Try it
Give back all of the data exactly, with every picture omitted.

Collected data

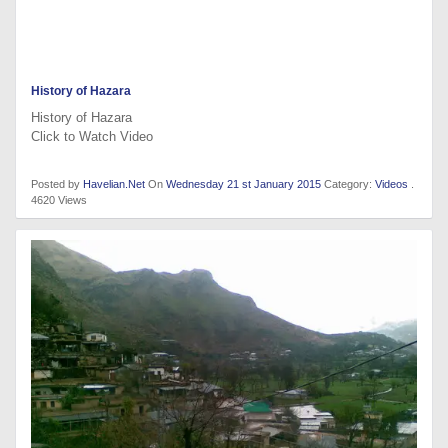
History of Hazara
History of Hazara
Click to Watch Video
Posted by
Havelian.Net
On
Wednesday 21 st January 2015
Category:
Videos
.
4620 Views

Response area
History of Hazara
History of Hazara
Click to Watch Video
Posted by
Havelian.Net
On
Wednesday 21 st January 2015
Category:
Videos
.
4620 Views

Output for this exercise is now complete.